異星人婚姻譚
@nikuja
第1話 春眠暁を覚えず
彼のまぶたの下には青空がある。木々はうめきざわめき、小鳥はもがくように飛ぶ。南風が彼を撫でれば、彼の目は木々と小鳥を、さらには南風をも全てすっかり映し出すであろう。そんなことを考えていると、いつのまにか私のまぶたも閉ざされていた。
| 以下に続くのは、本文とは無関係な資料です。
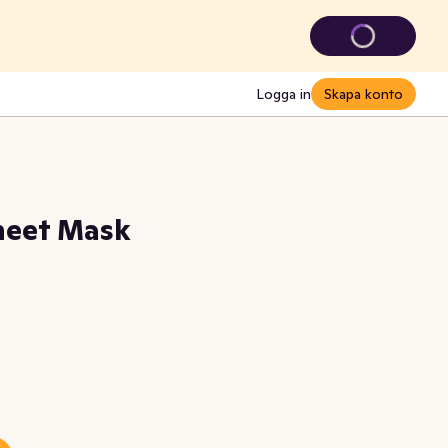
Logga in
Skapa konto
Sheet Mask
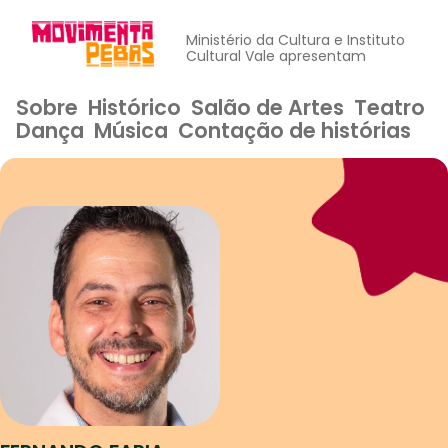
Ministério da Cultura e Instituto
Cultural Vale apresentam
Sobre
Histórico
Salão de Artes
Teatro
Dança
Música
Contação de histórias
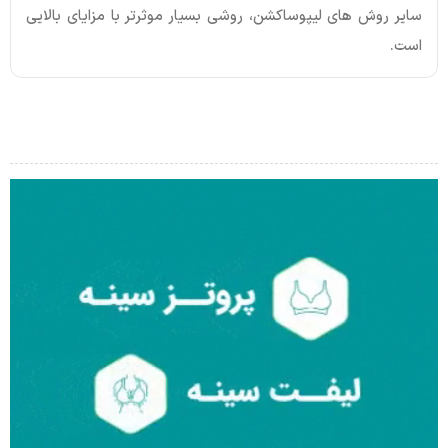
سایر روش های لیپوساکشن، روشی بسیار موثرتر با مزایای بالایی
است.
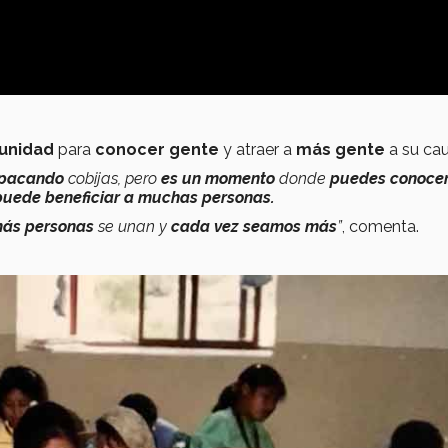
tunidad
para
conocer gente
y atraer a
más gente
a su ca
pacando
cobijas, pero
es un momento
donde
puedes conocer
puede beneficiar a muchas personas.
ás personas
se unan y
cada vez seamos más
”
, comenta.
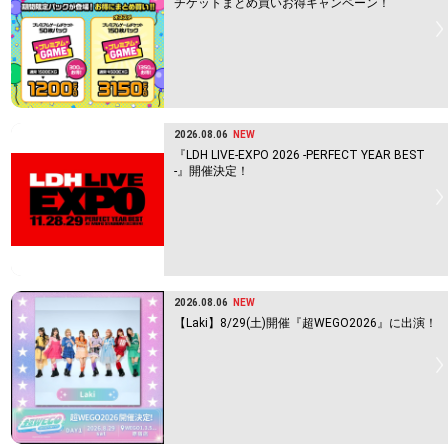
チケットまとめ買いお得キャンペーン！
2026.08.06
NEW
『LDH LIVE-EXPO 2026 -PERFECT YEAR BEST
-』開催決定！
2026.08.06
NEW
【Laki】8/29(土)開催『超WEGO2026』に出演！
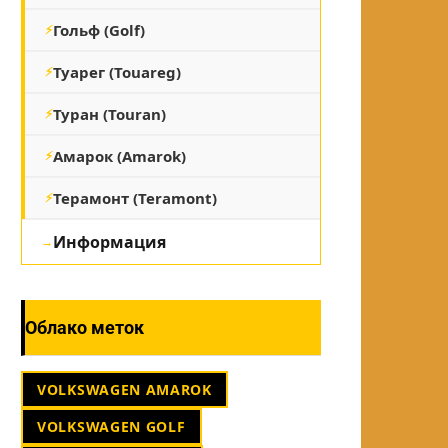
Гольф (Golf)
Туарег (Touareg)
Туран (Touran)
Амарок (Amarok)
Терамонт (Teramont)
Информация
Облако меток
VOLKSWAGEN AMAROK
VOLKSWAGEN GOLF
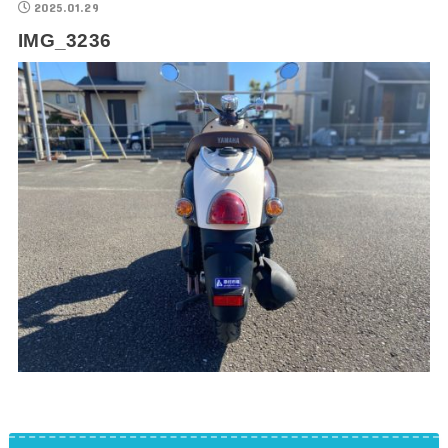
2025.01.29
IMG_3236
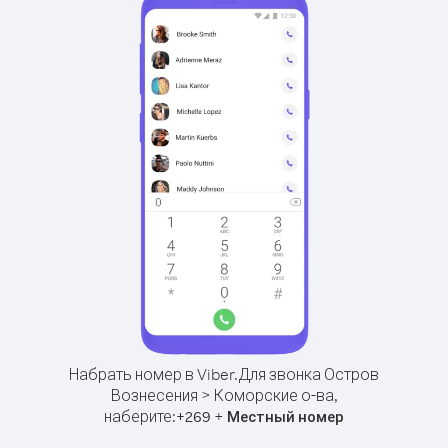
Набрать номер в Viber.
Для звонка Остров
Вознесения > Коморские о-ва,
наберите:
+
+
269
Местный номер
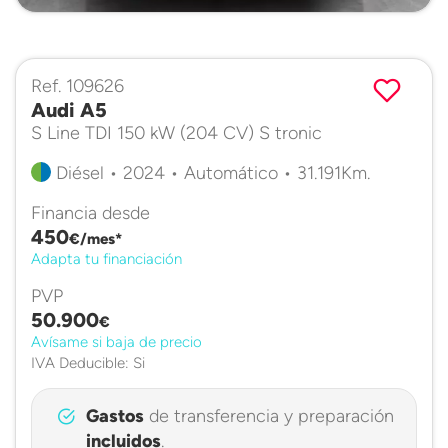
Ref. 109626
Audi A5
S Line TDI 150 kW (204 CV) S tronic
Diésel • 2024 • Automático • 31.191Km.
Financia desde
450
€/mes*
Adapta tu financiación
PVP
50.900
€
Avísame si baja de precio
IVA Deducible: Si
Gastos
de transferencia y preparación
incluidos
.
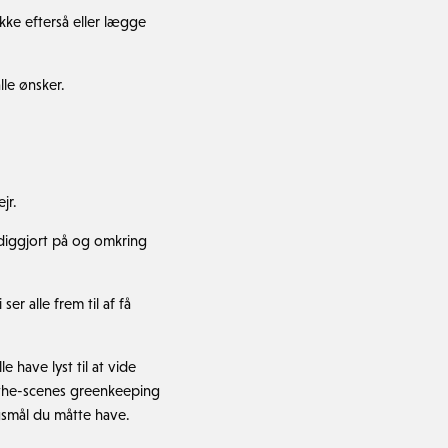
ikke efterså eller lægge
lle ønsker.
jr.
rdiggjort på og omkring
r alle frem til af få
 have lyst til at vide
d-the-scenes greenkeeping
gsmål du måtte have.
私は、彼と寝る夢を見た。そして、私は彼の子を孕むのだ。西日が私のまぶたを貫くと、そこには開きかけのまぶたをこする彼がいた。なぜだか彼の頬は夕焼けよりも赤く染まっている。訳を聞いてみると、彼もまた私と寝る夢を見ていたようだった。
夕日が、帰り際の私たちの背中を押す。私たちが草木の間に横たわる嬰児を見つけたのは、そのときだ。私がその子を抱くと、その子は微笑んだ。それは、天使のような、という既に使い古された比喩がまさにふさわしい微笑みだった。
私はその子の中に彼を見た。そして、私は、その子がどんな大人になるのか気になった。すると、彼は、
「一旦連れて帰ろう」
とそっとささやいた。未だに赤いままの彼の頬は、彼もまたその子の中に私を見たことを示しているようだった。